# DIRECTIONS
For this exercise, print only the lines from the one containing "Massey Ferguson 3640" through the end of the material below, exactly as given.

# AVAILABLE DATA

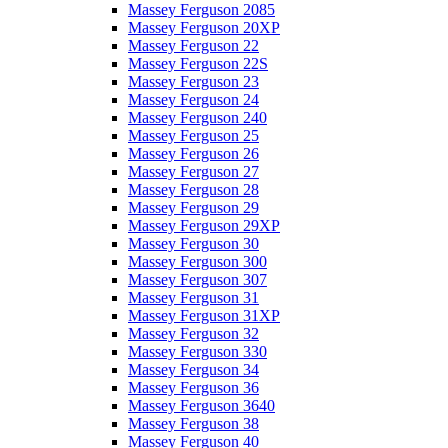
Massey Ferguson 2085
Massey Ferguson 20XP
Massey Ferguson 22
Massey Ferguson 22S
Massey Ferguson 23
Massey Ferguson 24
Massey Ferguson 240
Massey Ferguson 25
Massey Ferguson 26
Massey Ferguson 27
Massey Ferguson 28
Massey Ferguson 29
Massey Ferguson 29XP
Massey Ferguson 30
Massey Ferguson 300
Massey Ferguson 307
Massey Ferguson 31
Massey Ferguson 31XP
Massey Ferguson 32
Massey Ferguson 330
Massey Ferguson 34
Massey Ferguson 36
Massey Ferguson 3640
Massey Ferguson 38
Massey Ferguson 40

# EXERCISE ANSWER
Massey Ferguson 3640
Massey Ferguson 38
Massey Ferguson 40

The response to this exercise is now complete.